REQUIRED WORK => Which lines below contain the word "arrow"? Copy each of them.

MATERIAL TO PROCESS =>

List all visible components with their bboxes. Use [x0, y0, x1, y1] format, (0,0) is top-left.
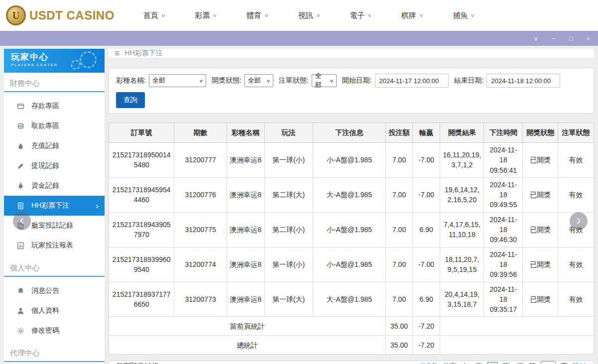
sidebar-item-funds-record[interactable]: 資金記錄 — [4, 176, 105, 196]
logo-text: USDT CASINO — [29, 8, 115, 22]
next-arrow-button[interactable]: › — [570, 212, 588, 230]
cell-bet-status: 有效 — [558, 282, 594, 317]
table-row: 2152173189500145480 31200777 澳洲幸运8 第一球(小… — [109, 143, 594, 178]
chevron-down-icon: ∨ — [419, 13, 424, 18]
nav-item-slots[interactable]: 電子∨ — [350, 11, 371, 20]
query-button[interactable]: 查詢 — [116, 92, 145, 108]
draw-status-select[interactable]: 全部 ∨ — [244, 74, 273, 87]
prev-page-link[interactable]: 上一页 — [462, 362, 482, 364]
sidebar-item-cashout-record[interactable]: 提現記錄 — [4, 156, 105, 176]
table-header-row: 訂單號 期數 彩種名稱 玩法 下注信息 投注額 輸贏 開獎結果 下注時間 開獎狀… — [109, 123, 594, 143]
cell-draw-result: 20,4,14,19,3,15,18,7 — [440, 282, 484, 317]
cell-bet-amount: 7.00 — [386, 143, 413, 178]
sidebar-item-label: 取款專區 — [31, 121, 59, 130]
sidebar-item-deposit[interactable]: 存款專區 — [4, 96, 105, 116]
section-title-personal: 個人中心 — [4, 257, 105, 277]
logo[interactable]: U USDT CASINO — [6, 5, 115, 25]
sidebar-item-label: 個人資料 — [31, 306, 59, 315]
page-jump-input[interactable] — [541, 361, 556, 364]
start-date-input[interactable] — [375, 74, 449, 88]
filter-row: 彩種名稱: 全部 ∨ 開獎狀態: 全部 ∨ 注單狀態: 全 — [116, 74, 587, 88]
end-date-input[interactable] — [486, 74, 560, 88]
col-header-draw-result: 開獎結果 — [440, 123, 484, 143]
window-minimize-icon[interactable]: − — [552, 35, 556, 42]
cell-win-loss: 6.90 — [412, 282, 440, 317]
sidebar-item-player-bet-report[interactable]: 玩家投注報表 — [4, 236, 105, 255]
cell-bet-time: 2024-11-18 09:39:56 — [484, 247, 523, 282]
cell-bet-info: 大-A盤@1.985 — [313, 177, 386, 212]
cell-order-no: 2152173189439057970 — [109, 212, 174, 247]
nav-item-fishing[interactable]: 捕魚∨ — [453, 11, 475, 20]
sidebar-item-announcements[interactable]: 消息公告 — [4, 281, 105, 301]
cell-lottery-name: 澳洲幸运8 — [227, 143, 264, 178]
draw-status-filter: 開獎狀態: 全部 ∨ — [212, 74, 273, 87]
cell-bet-amount: 7.00 — [386, 212, 413, 247]
hamburger-icon[interactable]: ≡ — [115, 49, 120, 58]
window-collapse-icon[interactable]: ∨ — [533, 35, 538, 42]
cell-period: 31200775 — [174, 212, 227, 247]
funds-record-icon — [17, 182, 24, 190]
window-close-icon[interactable]: × — [586, 35, 590, 42]
col-header-lottery-name: 彩種名稱 — [227, 123, 264, 143]
lottery-name-filter: 彩種名稱: 全部 ∨ — [116, 74, 206, 87]
cell-order-no: 2152173189371776650 — [109, 282, 174, 317]
prev-arrow-button[interactable]: ‹ — [13, 212, 31, 230]
cell-draw-status: 已開獎 — [523, 177, 558, 212]
window-maximize-icon[interactable]: □ — [569, 35, 573, 42]
chevron-right-icon: › — [96, 202, 99, 210]
cell-bet-status: 有效 — [558, 143, 594, 178]
lottery-name-select[interactable]: 全部 ∨ — [149, 74, 206, 87]
cell-play-type: 第一球(小) — [264, 247, 313, 282]
player-report-icon — [17, 242, 24, 249]
nav-item-lottery[interactable]: 彩票∨ — [195, 11, 217, 20]
cell-play-type: 第一球(大) — [264, 282, 313, 317]
cell-play-type: 第二球(小) — [264, 212, 313, 247]
cell-bet-status: 有效 — [558, 177, 594, 212]
jump-button[interactable]: 跳转 — [573, 362, 587, 364]
nav-item-sports[interactable]: 體育∨ — [246, 11, 268, 20]
bet-status-select[interactable]: 全部 ∨ — [312, 74, 337, 87]
cell-draw-result: 18,11,20,7,9,5,19,15 — [440, 247, 484, 282]
col-header-bet-info: 下注信息 — [313, 123, 386, 143]
next-arrow-icon: › — [577, 214, 581, 227]
summary-row-current-page: 當前頁統計 35.00 -7.20 — [109, 317, 594, 336]
cell-bet-amount: 7.00 — [386, 282, 413, 317]
table-row: 2152173189439057970 31200775 澳洲幸运8 第二球(小… — [109, 212, 594, 247]
summary-row-grand-total: 總統計 35.00 -7.20 — [109, 336, 594, 355]
filter-panel: 彩種名稱: 全部 ∨ 開獎狀態: 全部 ∨ 注單狀態: 全 — [109, 68, 594, 114]
cell-draw-status: 已開獎 — [523, 282, 558, 317]
sidebar-item-label: 玩家投注報表 — [31, 241, 73, 250]
summary-win-loss-total: -7.20 — [412, 317, 440, 336]
sidebar-item-change-password[interactable]: 修改密碼 — [4, 321, 105, 341]
cell-draw-status: 已開獎 — [523, 212, 558, 247]
col-header-order-no: 訂單號 — [109, 123, 174, 143]
col-header-win-loss: 輸贏 — [412, 123, 440, 143]
cell-win-loss: -7.00 — [412, 143, 440, 178]
cell-order-no: 2152173189399609540 — [109, 247, 174, 282]
nav-item-home[interactable]: 首頁∨ — [143, 11, 165, 20]
cell-win-loss: 6.90 — [412, 212, 440, 247]
cell-draw-result: 16,11,20,19,3,7,1,2 — [440, 143, 484, 178]
sidebar-item-label: 存款專區 — [31, 102, 59, 111]
sidebar-item-withdraw[interactable]: 取款專區 — [4, 116, 105, 136]
cell-bet-time: 2024-11-18 09:35:17 — [484, 282, 523, 317]
sidebar-item-recharge-record[interactable]: 充值記錄 — [4, 136, 105, 156]
jump-label-pre: 第 — [529, 362, 536, 364]
col-header-draw-status: 開獎狀態 — [523, 123, 558, 143]
cell-period: 31200777 — [174, 143, 227, 178]
col-header-play-type: 玩法 — [264, 123, 313, 143]
chevron-down-icon: ∨ — [199, 79, 203, 83]
end-date-filter: 結束日期: — [454, 74, 561, 88]
chevron-down-icon: ∨ — [367, 13, 372, 18]
first-page-link[interactable]: 首页 — [443, 362, 457, 364]
col-header-period: 期數 — [174, 123, 227, 143]
bet-table: 訂單號 期數 彩種名稱 玩法 下注信息 投注額 輸贏 開獎結果 下注時間 開獎狀… — [109, 122, 594, 355]
nav-item-boardgames[interactable]: 棋牌∨ — [401, 11, 423, 20]
cell-play-type: 第二球(大) — [264, 177, 313, 212]
withdraw-icon — [17, 122, 24, 130]
sidebar-item-profile[interactable]: 個人資料 — [4, 301, 105, 321]
deposit-icon — [17, 103, 24, 110]
next-page-link[interactable]: 下一页 — [503, 362, 524, 364]
chevron-down-icon: ∨ — [316, 13, 321, 18]
nav-item-live[interactable]: 視訊∨ — [298, 11, 320, 20]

ANSWER SECTION =>
next-arrow-button[interactable]: › — [570, 212, 588, 230]
prev-arrow-button[interactable]: ‹ — [13, 212, 31, 230]
next-arrow-icon: › — [577, 214, 581, 227]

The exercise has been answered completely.